- High inrush currents can unduly stress the bridge rectifier, causing catastrophic failures
- Fuses become overheated and degraded over time
- Line circuit breakers can trip, especially in applications with multiple supplies sharing the AC mains
- Switch contacts are subjected to arcs resulting in premature failures
- High currents cause voltage dip disturbances which may affect other circuits
These effects cause system lifetimes to decrease, which in turn adds significant repair/replace costs. Unplanned downtime from tripped circuit breakers or power supply failures is expensive and more importantly can be dangerous as in medical or mission critical situations. Solutions are necessary to mitigate the inrush current and a few are shown here. Solutions: Solutions generally fall into two categories, Passive and Active. 1.) Passive... dissipate energy at turn on A.) Inrush limiting resistor: A fixed resistor in series with the line will help limit the inrush current. This approach should only be used in applications less than a few watts because there will be losses in efficiency due to dissipated power in the resistor. B.) NTC resistor: An NTC is a Negative Temperature Coefficient resistor. This is a simple method of inrush current limiting. The way it works is that at initial turn on the resistor is cold and has a high resistance to the inrush current. Shortly thereafter, the NTC resistor itself heats up due to the power it's dissipating. When that happens the resistance decreases significantly and dissipates much less power for the rest of the on time. When the power supply is turned off, the NTC cools off and goes back to it's initially high resistive state. It's now ready for the next turn on. The disadvantage is as the name implies, in the temperature coefficient of this component. Adequate time is needed between turn-ons for the NTC resistor to cool down. If not the NTC offers little resistance to the inrush current. NTC resistors are also affected by their ambient temperatures and will act accordingly.

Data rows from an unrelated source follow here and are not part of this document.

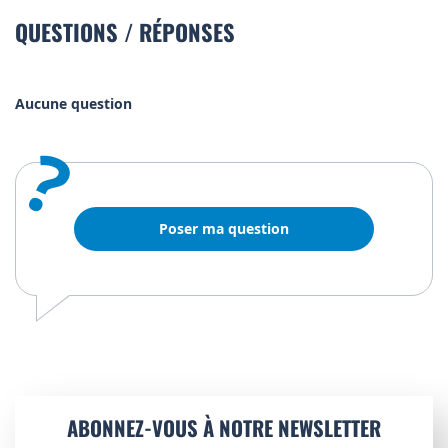
QUESTIONS / RÉPONSES
Aucune question
?
Poser ma question
ABONNEZ-VOUS À NOTRE NEWSLETTER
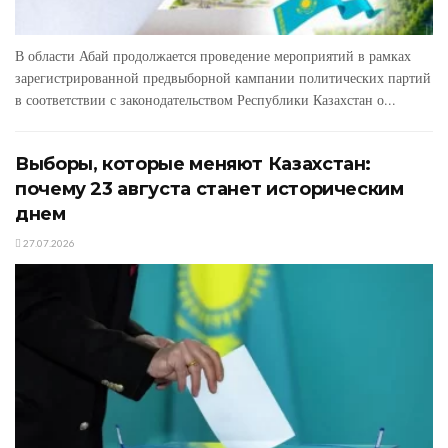
В области Абай продолжается проведение мероприятий в рамках
зарегистрированной предвыборной кампании политических партий
в соответствии с законодательством Республики Казахстан о...
Выборы, которые меняют Казахстан:
почему 23 августа станет историческим
днем
27.07.2026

Never warming up in cold environments and never cooling down in hot climates. Despite the disadvantages, this simple inexpensive method is widely used. C.) Bypassed resistor: When the charging current of the electrolytic capacitor is reached the resistor will be bypassed by triac, relay or IGBTs. Greatly reduces efficiency losses. This method adds some expense (Fig 1a). D.) Bypassed NTC: Just as in the case of the fixed resistors , the NTC resistor can be bypassed after charging current is reached by triacs, IGBTs or relays. This makes the system more efficient and ensures that the NTC will have a high impedance at turn on. As expected, it also adds expense. These last two methods are sometimes known as Active Passive.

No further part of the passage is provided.